The task:
How many lines below include the word "used"? State that number and nothing else.

Page layout parsing data:
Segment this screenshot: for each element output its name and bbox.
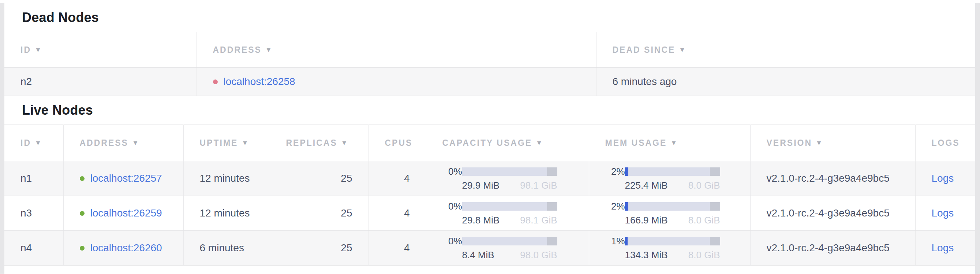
page-gutter-right bbox=[975, 3, 980, 274]
logs-link[interactable]: Logs bbox=[932, 172, 954, 184]
capacity-usage-cell: 0% 29.9 MiB 98.1 GiB bbox=[426, 161, 589, 196]
usage-total-label: 8.0 GiB bbox=[688, 215, 720, 226]
column-label: CPUS bbox=[385, 138, 413, 148]
usage-used-label: 134.3 MiB bbox=[625, 250, 668, 261]
live-column-header-uptime[interactable]: UPTIME▼ bbox=[183, 125, 270, 161]
column-label: REPLICAS bbox=[286, 138, 337, 148]
column-label: CAPACITY USAGE bbox=[442, 138, 533, 148]
live-column-header-version[interactable]: VERSION▼ bbox=[750, 125, 915, 161]
logs-link[interactable]: Logs bbox=[932, 207, 954, 219]
usage-bar-end-block bbox=[710, 167, 720, 176]
dead-nodes-header-row: ID▼ ADDRESS▼ DEAD SINCE▼ bbox=[5, 32, 975, 68]
logs-cell: Logs bbox=[915, 196, 975, 231]
table-row-live-node-n4: n4 localhost:26260 6 minutes 25 4 0% bbox=[5, 231, 975, 266]
uptime-cell: 12 minutes bbox=[183, 196, 270, 231]
live-column-header-cpus: CPUS bbox=[369, 125, 426, 161]
sort-desc-icon: ▼ bbox=[242, 139, 248, 147]
usage-bar-end-block bbox=[547, 202, 557, 210]
live-nodes-title: Live Nodes bbox=[5, 96, 975, 124]
replicas-cell: 25 bbox=[270, 196, 369, 231]
node-address-link[interactable]: localhost:26260 bbox=[91, 242, 162, 254]
usage-total-label: 98.1 GiB bbox=[520, 215, 557, 226]
mem-usage-cell: 2% 166.9 MiB 8.0 GiB bbox=[589, 196, 750, 231]
live-nodes-table: ID▼ ADDRESS▼ UPTIME▼ REPLICAS▼ CPUS bbox=[5, 124, 975, 266]
alive-status-dot-icon bbox=[80, 246, 84, 250]
mem-usage-cell: 2% 225.4 MiB 8.0 GiB bbox=[589, 161, 750, 196]
live-column-header-mem-usage[interactable]: MEM USAGE▼ bbox=[589, 125, 750, 161]
sort-desc-icon: ▼ bbox=[341, 139, 348, 147]
capacity-usage-bar bbox=[462, 167, 557, 176]
node-address-link[interactable]: localhost:26258 bbox=[224, 76, 295, 88]
usage-used-label: 8.4 MiB bbox=[462, 250, 495, 261]
dead-nodes-table: ID▼ ADDRESS▼ DEAD SINCE▼ n2 bbox=[5, 32, 975, 96]
node-address-cell: localhost:26257 bbox=[63, 161, 183, 196]
alive-status-dot-icon bbox=[80, 176, 84, 181]
live-column-header-address[interactable]: ADDRESS▼ bbox=[63, 125, 183, 161]
mem-usage-bar bbox=[625, 202, 720, 210]
live-column-header-logs: LOGS bbox=[915, 125, 975, 161]
version-cell: v2.1.0-rc.2-4-g3e9a4e9bc5 bbox=[750, 196, 915, 231]
logs-cell: Logs bbox=[915, 231, 975, 266]
column-label: LOGS bbox=[932, 138, 960, 148]
logs-cell: Logs bbox=[915, 161, 975, 196]
usage-total-label: 8.0 GiB bbox=[688, 250, 720, 261]
usage-percent-label: 2% bbox=[589, 166, 625, 177]
uptime-cell: 12 minutes bbox=[183, 161, 270, 196]
dead-column-header-address[interactable]: ADDRESS▼ bbox=[197, 32, 596, 68]
capacity-usage-bar bbox=[462, 237, 557, 245]
sort-desc-icon: ▼ bbox=[265, 46, 272, 54]
version-cell: v2.1.0-rc.2-4-g3e9a4e9bc5 bbox=[750, 161, 915, 196]
usage-bar-end-block bbox=[547, 237, 557, 245]
previous-section-bottom-edge bbox=[0, 0, 980, 3]
usage-percent-label: 0% bbox=[426, 201, 462, 212]
logs-link[interactable]: Logs bbox=[932, 242, 954, 253]
table-row-dead-node-n2: n2 localhost:26258 6 minutes ago bbox=[5, 68, 975, 96]
column-label: ID bbox=[21, 138, 31, 148]
usage-bar-end-block bbox=[710, 237, 720, 245]
dead-status-dot-icon bbox=[213, 80, 218, 84]
usage-total-label: 8.0 GiB bbox=[688, 180, 720, 191]
column-label: MEM USAGE bbox=[605, 138, 667, 148]
table-row-live-node-n3: n3 localhost:26259 12 minutes 25 4 0% bbox=[5, 196, 975, 231]
column-label: ADDRESS bbox=[80, 138, 129, 148]
replicas-cell: 25 bbox=[270, 231, 369, 266]
usage-percent-label: 0% bbox=[426, 236, 462, 247]
node-address-cell: localhost:26259 bbox=[63, 196, 183, 231]
live-column-header-replicas[interactable]: REPLICAS▼ bbox=[270, 125, 369, 161]
mem-usage-cell: 1% 134.3 MiB 8.0 GiB bbox=[589, 231, 750, 266]
column-label: DEAD SINCE bbox=[612, 45, 676, 54]
column-label: VERSION bbox=[767, 138, 812, 148]
column-label: ID bbox=[21, 45, 31, 54]
node-id-cell: n4 bbox=[5, 231, 63, 266]
sort-desc-icon: ▼ bbox=[816, 139, 822, 147]
sort-desc-icon: ▼ bbox=[536, 139, 542, 147]
usage-percent-label: 1% bbox=[589, 236, 625, 247]
sort-desc-icon: ▼ bbox=[132, 139, 139, 147]
sort-desc-icon: ▼ bbox=[35, 46, 41, 54]
dead-column-header-dead-since[interactable]: DEAD SINCE▼ bbox=[596, 32, 975, 68]
sort-desc-icon: ▼ bbox=[35, 139, 41, 147]
live-column-header-id[interactable]: ID▼ bbox=[5, 125, 63, 161]
usage-bar-used-segment bbox=[625, 202, 628, 210]
table-row-live-node-n1: n1 localhost:26257 12 minutes 25 4 0% bbox=[5, 161, 975, 196]
dead-since-cell: 6 minutes ago bbox=[596, 68, 975, 96]
node-address-link[interactable]: localhost:26257 bbox=[91, 172, 162, 184]
capacity-usage-cell: 0% 29.8 MiB 98.1 GiB bbox=[426, 196, 589, 231]
live-nodes-header-row: ID▼ ADDRESS▼ UPTIME▼ REPLICAS▼ CPUS bbox=[5, 125, 975, 161]
alive-status-dot-icon bbox=[80, 211, 84, 216]
usage-total-label: 98.0 GiB bbox=[520, 250, 557, 261]
live-column-header-capacity-usage[interactable]: CAPACITY USAGE▼ bbox=[426, 125, 589, 161]
node-id-cell: n1 bbox=[5, 161, 63, 196]
usage-used-label: 29.8 MiB bbox=[462, 215, 500, 226]
dead-column-header-id[interactable]: ID▼ bbox=[5, 32, 197, 68]
page-gutter-left bbox=[0, 3, 5, 274]
node-address-link[interactable]: localhost:26259 bbox=[91, 207, 162, 219]
capacity-usage-cell: 0% 8.4 MiB 98.0 GiB bbox=[426, 231, 589, 266]
version-cell: v2.1.0-rc.2-4-g3e9a4e9bc5 bbox=[750, 231, 915, 266]
dead-nodes-title: Dead Nodes bbox=[5, 3, 975, 32]
usage-used-label: 166.9 MiB bbox=[625, 215, 668, 226]
replicas-cell: 25 bbox=[270, 161, 369, 196]
cpus-cell: 4 bbox=[369, 161, 426, 196]
node-id-cell: n2 bbox=[5, 68, 197, 96]
usage-percent-label: 0% bbox=[426, 166, 462, 177]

Result of this task:
5